START Entries supplied

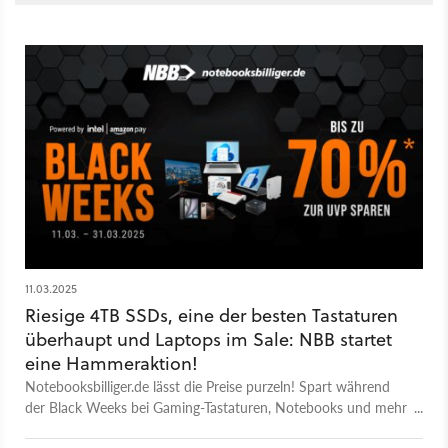
11.03.2025
Riesige 4TB SSDs, eine der besten Tastaturen
überhaupt und Laptops im Sale: NBB startet
eine Hammeraktion!
Notebooksbilliger.de lässt die Preise purzeln! Spart während
der Black Weeks bei Gaming-Tastaturen, Notebooks und mehr
bei Angeboten die sich zum Tiefstpreis tatsächlich lohnen.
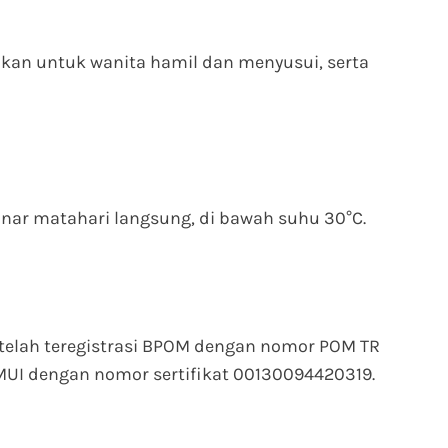
kan untuk wanita hamil dan menyusui, serta
sinar matahari langsung, di bawah suhu 30°C.
 telah teregistrasi BPOM dengan nomor POM TR
MUI dengan nomor sertifikat 00130094420319.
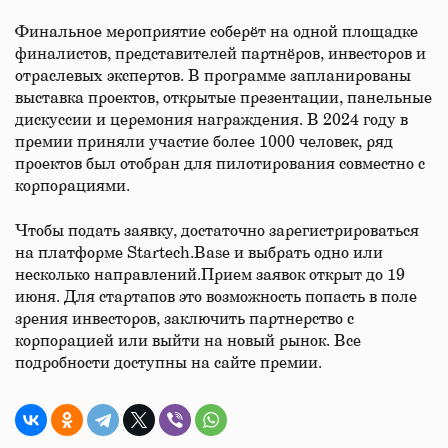
Финальное мероприятие соберёт на одной площадке
финалистов, представителей партнёров, инвесторов и
отраслевых экспертов. В программе запланированы
выставка проектов, открытые презентации, панельные
дискуссии и церемония награждения. В 2024 году в
премии приняли участие более 1000 человек, ряд
проектов был отобран для пилотирования совместно с
корпорациями.
Чтобы подать заявку, достаточно зарегистрироваться
на платформе Startech.Base и выбрать одно или
несколько направлений.Прием заявок открыт до 19
июня. Для стартапов это возможность попасть в поле
зрения инвесторов, заключить партнерство с
корпорацией или выйти на новый рынок. Все
подробности доступны на сайте премии.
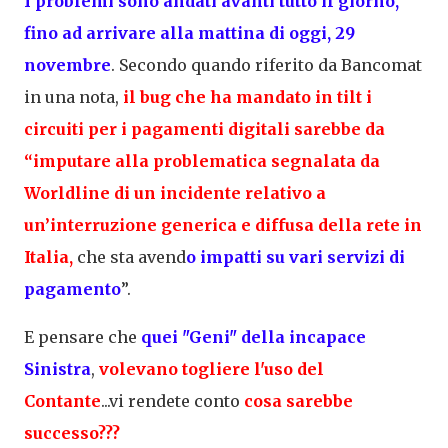
I problemi sono andati avanti tutto il giorno,
fino ad arrivare alla mattina di oggi, 29
novembre
. Secondo quando riferito da Bancomat
in una nota,
il bug che ha mandato in tilt i
circuiti per i pagamenti digitali sarebbe da
“imputare alla problematica segnalata da
Worldline di un incidente relativo a
un’interruzione generica e diffusa della rete in
Italia,
che sta avend
o impatti su vari servizi di
pagamento
”.
E pensare che
quei "Geni" della incapace
Sinistra
,
volevano togliere l'uso del
Contante
...vi rendete conto
cosa sarebbe
successo???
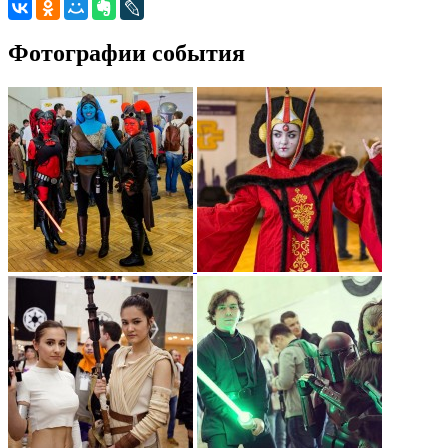
Фотографии события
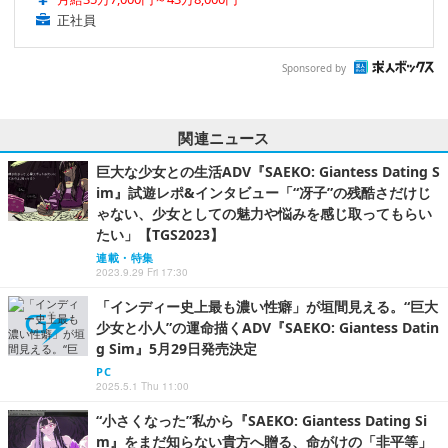
正社員
Sponsored by
関連ニュース
巨大な少女との生活ADV『SAEKO: Giantess Dating S
im』試遊レポ&インタビュー「“冴子”の残酷さだけじ
ゃない、少女としての魅力や悩みを感じ取ってもらい
たい」【TGS2023】
連載・特集
2023.9.29 Fri 17:30
「インディー史上最も濃い性癖」が垣間見える。“巨大
少女と小人”の運命描くADV『SAEKO: Giantess Datin
g Sim』5月29日発売決定
PC
2025.5.1 Thu 11:00
“小さくなった”私から『SAEKO: Giantess Dating Si
m』をまだ知らない貴方へ贈る、命がけの「非平等」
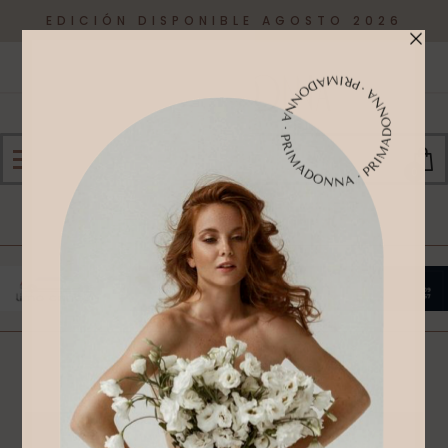
EDICIÓN DISPONIBLE AGOSTO 2026
0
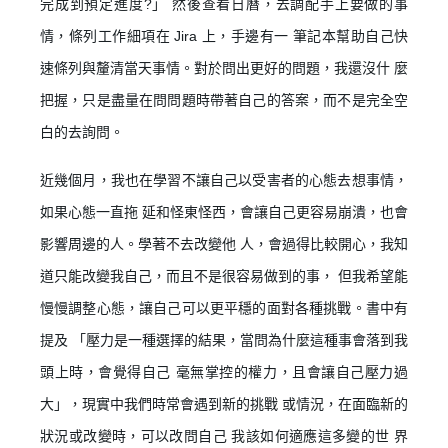
完成到預定進度?」 然後查看日曆，去調配手上要做的事
情，條列工作細項在 Jira 上，手邊有一 筆記本幫助自己快
速條列與釐清當天事情。對於問出更好的問題，我還沒什 麼
把握，只是盡量在問問題時帶著自己的答案，而不是完全空
白的去詢問。
近幾個月，我也在學習不讓自己以受害者的心態去想事情，
如果心態一直拖 延和怪東怪西，會讓自己更容易崩潰，也會
影響周邊的人。學著不去改變他 人，會過得比較開心，我知
道只能改變我自己，而且不是很容易做到的事， 但我希望能
慢慢調整心態，讓自己可以更平穩的面對各種挑戰。書中有
提及 「壓力是一種選擇的結果，當問為什麼這種事會落到我
頭上時，會覺得自己 毫無掌控的權力，且會讓自己壓力過
大」，現實中我們時常會遇到新的挑戰 或情況，在面臨新的
狀況或改變時，可以改問自己 我該如何適應這多變的世 界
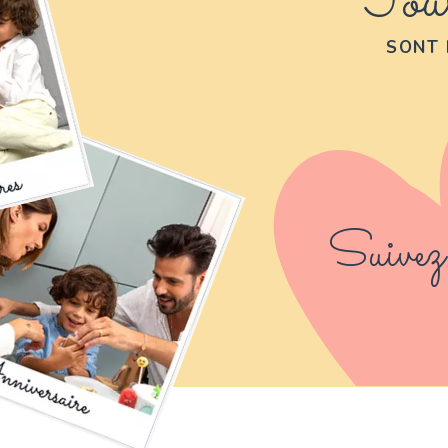
Tout
SONT 
Suivez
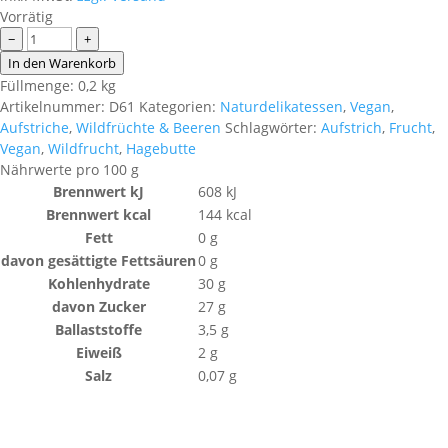
Vorrätig
Hagebutten
−
+
Aufstrich
In den Warenkorb
BIO
Füllmenge: 0,2 kg
Menge
Artikelnummer:
D61
Kategorien:
Naturdelikatessen
,
Vegan
,
Aufstriche
,
Wildfrüchte & Beeren
Schlagwörter:
Aufstrich
,
Frucht
,
Vegan
,
Wildfrucht
,
Hagebutte
Nährwerte pro 100 g
Brennwert kJ
608
kJ
Brennwert kcal
144
kcal
Fett
0
g
davon
gesättigte Fettsäuren
0
g
Kohlenhydrate
30
g
davon
Zucker
27
g
Ballaststoffe
3,5
g
Eiweiß
2
g
Salz
0,07
g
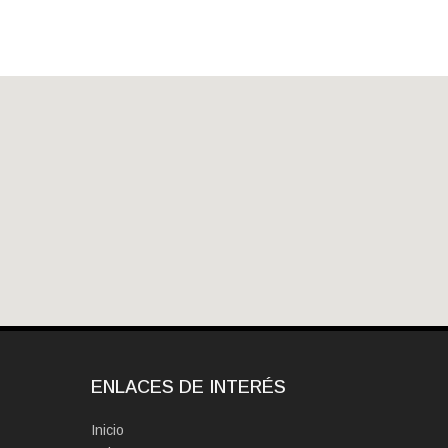
ENLACES DE INTERÉS
Inicio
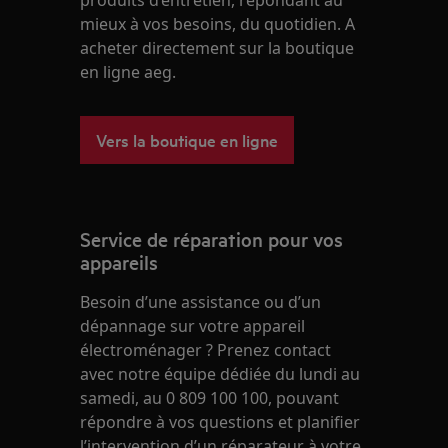
produits d’entretien, répondant au
mieux à vos besoins, du quotidien. A
acheter directement sur la boutique
en ligne aeg.
Vers la boutique en ligne
Service de réparation pour vos
appareils
Besoin d’une assistance ou d’un
dépannage sur votre appareil
électroménager ? Prenez contact
avec notre équipe dédiée du lundi au
samedi, au 0 809 100 100, pouvant
répondre à vos questions et planifier
l’intervention d’un réparateur à votre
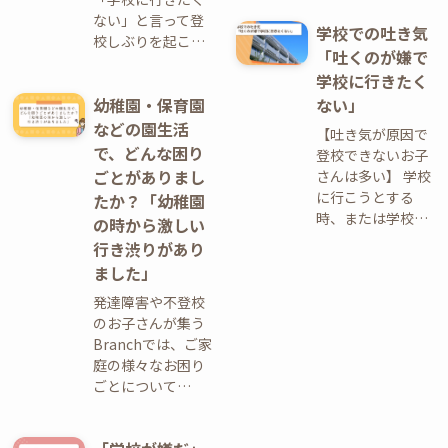
ない」と言って登
学校での吐き気
校しぶりを起こ…
「吐くのが嫌で
学校に行きたく
幼稚園・保育園
ない」
などの園生活
【吐き気が原因で
で、どんな困り
登校できないお子
ごとがありまし
さんは多い】 学校
に行こうとする
たか？「幼稚園
時、または学校…
の時から激しい
行き渋りがあり
ました」
発達障害や不登校
のお子さんが集う
Branchでは、ご家
庭の様々なお困り
ごとについて…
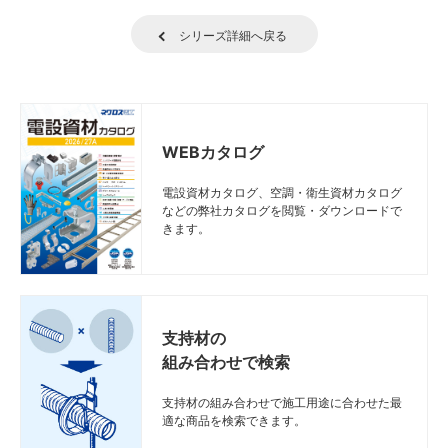
シリーズ詳細へ戻る
WEBカタログ
電設資材カタログ、空調・衛生資材カタログ
などの弊社カタログを閲覧・ダウンロードで
きます。
支持材の
組み合わせで検索
支持材の組み合わせで施工用途に合わせた最
適な商品を検索できます。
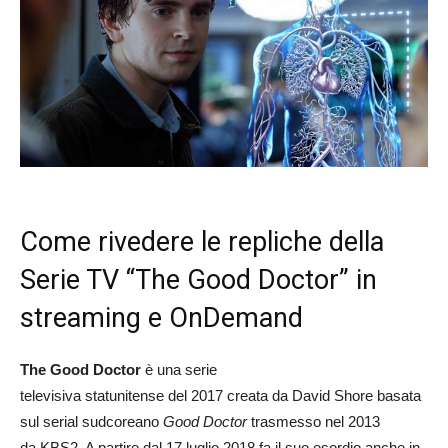
Come rivedere le repliche della
Serie TV “The Good Doctor” in
streaming e OnDemand
The Good Doctor
è una serie
televisiva statunitense del 2017 creata da David Shore basata
sul serial sudcoreano
Good Doctor
trasmesso nel 2013
da KBS2. A partire dal 17 luglio 2018 fa il suo esordio anche in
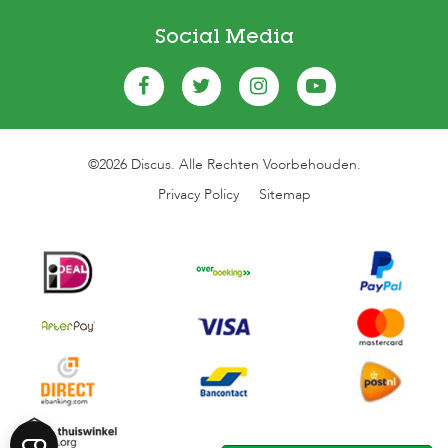
Social Media
©2026 Discus. Alle Rechten Voorbehouden.
Privacy Policy
Sitemap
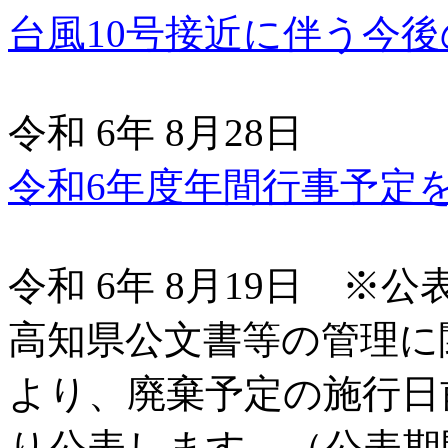
台風10号接近に伴う今
令和 6年 8月28日
令和6年度年間行事予定
令和 6年 8月19日 ※
高知県公文書等の管理に
より、廃棄予定の施行日
り公表します。（公表期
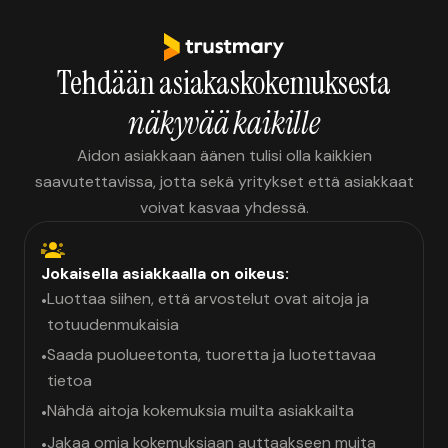
Tehdään asiakaskokemuksesta
näkyvää kaikille
Aidon asiakkaan äänen tulisi olla kaikkien
saavutettavissa, jotta sekä yritykset että asiakkaat
voivat kasvaa yhdessä.
Jokaisella asiakkaalla on oikeus:
Luottaa siihen, että arvostelut ovat aitoja ja
•
totuudenmukaisia
Saada puolueetonta, tuoretta ja luotettavaa
•
tietoa
Nähdä aitoja kokemuksia muilta asiakkailta
•
Jakaa omia kokemuksiaan auttaakseen muita
•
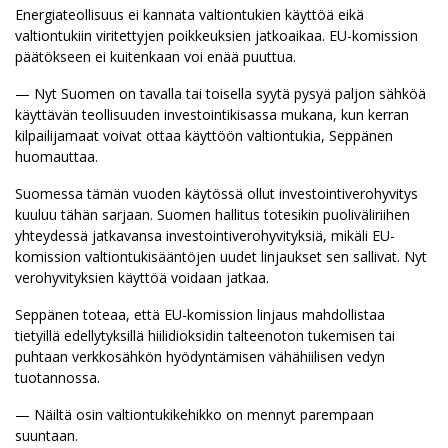
Energiateollisuus ei kannata valtiontukien käyttöä eikä
valtiontukiin viritettyjen poikkeuksien jatkoaikaa. EU-komission
päätökseen ei kuitenkaan voi enää puuttua.
— Nyt Suomen on tavalla tai toisella syytä pysyä paljon sähköä
käyttävän teollisuuden investointikisassa mukana, kun kerran
kilpailijamaat voivat ottaa käyttöön valtiontukia, Seppänen
huomauttaa.
Suomessa tämän vuoden käytössä ollut investointiverohyvitys
kuuluu tähän sarjaan. Suomen hallitus totesikin puoliväliriihen
yhteydessä jatkavansa investointiverohyvityksiä, mikäli EU-
komission valtiontukisääntöjen uudet linjaukset sen sallivat. Nyt
verohyvityksien käyttöä voidaan jatkaa.
Seppänen toteaa, että EU-komission linjaus mahdollistaa
tietyillä edellytyksillä hiilidioksidin talteenoton tukemisen tai
puhtaan verkkosähkön hyödyntämisen vähähiilisen vedyn
tuotannossa.
— Näiltä osin valtiontukikehikko on mennyt parempaan
suuntaan.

END Entries supplied

--- Exercise ---
Go through the material line by line. Show each line that contains the string "Good".

--- Result of the task ---
Serie TV “The Good Doctor” in
The Good Doctor
Good Doctor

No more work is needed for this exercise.